Assignment:
Retype, word for word, every line of the records below starting at the one that contains "لرسول الله صلى الله عليه وسلم." and ending at the one that contains "ودورها في دعم"; include both of those lines and nothing more.
____
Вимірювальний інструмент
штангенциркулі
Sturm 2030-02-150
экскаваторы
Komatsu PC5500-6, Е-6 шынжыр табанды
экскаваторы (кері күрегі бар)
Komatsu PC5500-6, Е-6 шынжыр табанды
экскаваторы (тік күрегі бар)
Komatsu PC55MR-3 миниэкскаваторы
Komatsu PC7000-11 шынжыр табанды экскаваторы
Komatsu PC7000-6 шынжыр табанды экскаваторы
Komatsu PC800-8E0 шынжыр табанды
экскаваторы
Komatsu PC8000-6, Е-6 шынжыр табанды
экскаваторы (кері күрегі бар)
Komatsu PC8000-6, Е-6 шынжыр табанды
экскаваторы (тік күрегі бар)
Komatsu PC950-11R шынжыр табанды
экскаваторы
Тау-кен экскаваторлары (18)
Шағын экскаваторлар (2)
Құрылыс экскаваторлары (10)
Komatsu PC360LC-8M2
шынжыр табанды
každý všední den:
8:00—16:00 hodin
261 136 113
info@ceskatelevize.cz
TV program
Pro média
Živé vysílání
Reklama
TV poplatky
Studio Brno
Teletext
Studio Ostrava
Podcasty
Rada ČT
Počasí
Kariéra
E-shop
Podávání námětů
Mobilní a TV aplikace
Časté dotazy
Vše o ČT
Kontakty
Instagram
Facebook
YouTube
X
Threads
____
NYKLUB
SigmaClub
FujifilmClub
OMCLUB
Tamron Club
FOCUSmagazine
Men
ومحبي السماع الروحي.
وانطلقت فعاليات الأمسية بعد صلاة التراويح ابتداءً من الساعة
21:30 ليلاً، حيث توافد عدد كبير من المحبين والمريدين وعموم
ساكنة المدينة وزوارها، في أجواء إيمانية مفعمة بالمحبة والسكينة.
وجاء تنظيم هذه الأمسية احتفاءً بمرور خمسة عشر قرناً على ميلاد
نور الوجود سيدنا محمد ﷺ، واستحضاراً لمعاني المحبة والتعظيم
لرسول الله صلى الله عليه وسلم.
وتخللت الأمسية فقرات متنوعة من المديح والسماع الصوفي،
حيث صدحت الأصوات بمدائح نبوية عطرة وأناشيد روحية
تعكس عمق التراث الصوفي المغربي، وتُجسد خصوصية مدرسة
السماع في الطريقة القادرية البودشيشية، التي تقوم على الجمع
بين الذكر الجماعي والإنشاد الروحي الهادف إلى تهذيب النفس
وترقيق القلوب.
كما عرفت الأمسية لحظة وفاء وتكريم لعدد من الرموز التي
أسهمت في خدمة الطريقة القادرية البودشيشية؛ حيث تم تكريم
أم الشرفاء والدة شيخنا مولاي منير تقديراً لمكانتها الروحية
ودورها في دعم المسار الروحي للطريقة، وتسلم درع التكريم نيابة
____
Response to the task:
لرسول الله صلى الله عليه وسلم.
وتخللت الأمسية فقرات متنوعة من المديح والسماع الصوفي،
حيث صدحت الأصوات بمدائح نبوية عطرة وأناشيد روحية
تعكس عمق التراث الصوفي المغربي، وتُجسد خصوصية مدرسة
السماع في الطريقة القادرية البودشيشية، التي تقوم على الجمع
بين الذكر الجماعي والإنشاد الروحي الهادف إلى تهذيب النفس
وترقيق القلوب.
كما عرفت الأمسية لحظة وفاء وتكريم لعدد من الرموز التي
أسهمت في خدمة الطريقة القادرية البودشيشية؛ حيث تم تكريم
أم الشرفاء والدة شيخنا مولاي منير تقديراً لمكانتها الروحية
ودورها في دعم المسار الروحي للطريقة، وتسلم درع التكريم نيابة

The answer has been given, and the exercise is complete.